Bladderwrack (Fucus vesiculosus) is encountered on Germany’s coasts, for example on Helgoland. The researchers from Bremen conducted their investigations in Finland. ©Camilla Gustafsson/Tvärminne Zoological Station, Finland
by Max Planck Institute for Marine Microbiology
Brown algae are true wonder plants when it comes to absorbing carbon dioxide from the air. They even outcompete forests on land in doing this, and thus play a decisive role for the atmosphere and our climate. But what happens to the carbon dioxide after the algae have absorbed it?
Researchers at the Max Planck Institute for Marine Microbiology now report that the brown algae can remove large amounts of carbon dioxide from the global cycle in the long term and thus can help counteract global warming.
Algae take up carbon dioxide from the atmosphere and use the carbon to grow. They release up to a third of the carbon they absorb back into the seawater, for example in the form of sugary excretions. Depending on the structure of these excretions, they are either quickly used by other organisms or sink towards the seafloor.
“The excretions of brown algae are very complex and therefore incredibly complicated to measure,” says first author Hagen Buck-Wiese from the Max Planck Institute for Marine Microbiology in Bremen. “However, we have managed to develop a method to analyze them in detail.”

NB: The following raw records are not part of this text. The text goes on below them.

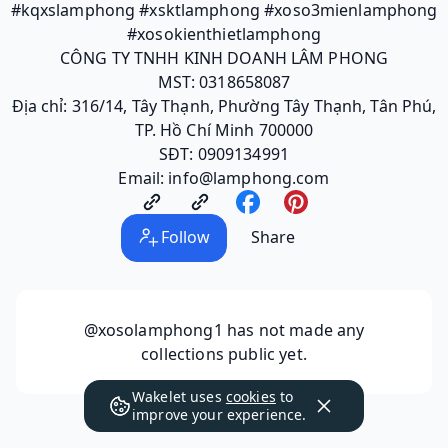
#kqxslamphong #xsktlamphong #xoso3mienlamphong
#xosokienthietlamphong
CÔNG TY TNHH KINH DOANH LÂM PHONG
MST: 0318658087
Địa chỉ: 316/14, Tây Thạnh, Phường Tây Thạnh, Tân Phú,
TP. Hồ Chí Minh 700000
SĐT: 0909134991
Email: info@lamphong.com
Follow
Share
@xosolamphong1
has not made any
collections public yet.
Wakelet uses
cookies
to
improve your experience.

With this method, the researchers scrutinized a large number of different substances. The so-called fucoidan turned out to be particularly exciting. “Fucoidan made up about half of the excretions of the brown algae species we studied, the so-called bladderwrack,” he said.
Fucoidan is a recalcitrant molecule Mr. Buck-Wiese points out. “The fucoidan is so complex that it is very hard for other organisms to use it. No one seems to like it.”
As a result, the carbon from the fucoidan does not return to the atmosphere quickly. “This makes the brown algae particularly good helpers in removing carbon dioxide from the atmosphere in the long term – for hundreds to thousands of years.”
Brown algae are remarkably productive. It is estimated that they absorb about one gigaton (one billion tons) of carbon per year from the air. Using the results of the present study, this would mean that up to 0.15 gigatons of carbon, equivalent to 0.55 gigatons of carbon dioxide, are sequestered by brown algae each year in the long term.
For comparison: Germany’s annual greenhouse gas emissions currently amount to about 0.74 gigatons of carbon dioxide, according to the Federal Environment Agency (Umweltbundesamt, estimation for 2020). “And even better: The fucoidan does not contain any nutrients such as nitrogen,” Mr. Buck-Wiese says. “Thus, the growth of the brown algae is not affected by the carbon losses.”
For the current study, Mr. Buck-Wiese and his colleagues from the MARUM MPG Bridge Group Marine Glycobiology, which is based at both the Bremen Max Planck Institute and MARUM — Centre for Marine and Environmental Sciences at the University of Bremen, conducted their experiments at the Tvärminne Zoological Station in southern Finland.
“Next we want to look into other brown algae species and other locations,” says Mr. Buck-Wiese. “The great potential of brown algae for climate protection definitely needs to be further researched and utilized.”